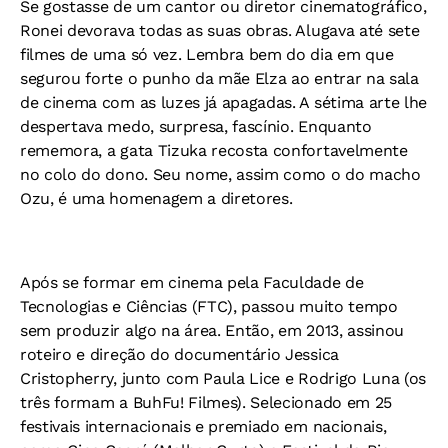
Se gostasse de um cantor ou diretor cinematográfico,
Ronei devorava todas as suas obras. Alugava até sete
filmes de uma só vez. Lembra bem do dia em que
segurou forte o punho da mãe Elza ao entrar na sala
de cinema com as luzes já apagadas. A sétima arte lhe
despertava medo, surpresa, fascínio. Enquanto
rememora, a gata Tizuka recosta confortavelmente
no colo do dono. Seu nome, assim como o do macho
Ozu, é uma homenagem a diretores.
Após se formar em cinema pela Faculdade de
Tecnologias e Ciências (FTC), passou muito tempo
sem produzir algo na área. Então, em 2013, assinou
roteiro e direção do documentário
Jessica
Cristopherry
, junto com Paula Lice e Rodrigo Luna (os
três formam a BuhFu! Filmes). Selecionado em 25
festivais internacionais e premiado em nacionais,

+++++

* **Work instruction**: Please write out all the entries above again exactly as they appear, skipping any images.

* **Written response**:
Se gostasse de um cantor ou diretor cinematográfico,
Ronei devorava todas as suas obras. Alugava até sete
filmes de uma só vez. Lembra bem do dia em que
segurou forte o punho da mãe Elza ao entrar na sala
de cinema com as luzes já apagadas. A sétima arte lhe
despertava medo, surpresa, fascínio. Enquanto
rememora, a gata Tizuka recosta confortavelmente
no colo do dono. Seu nome, assim como o do macho
Ozu, é uma homenagem a diretores.
Após se formar em cinema pela Faculdade de
Tecnologias e Ciências (FTC), passou muito tempo
sem produzir algo na área. Então, em 2013, assinou
roteiro e direção do documentário
Jessica
Cristopherry
, junto com Paula Lice e Rodrigo Luna (os
três formam a BuhFu! Filmes). Selecionado em 25
festivais internacionais e premiado em nacionais,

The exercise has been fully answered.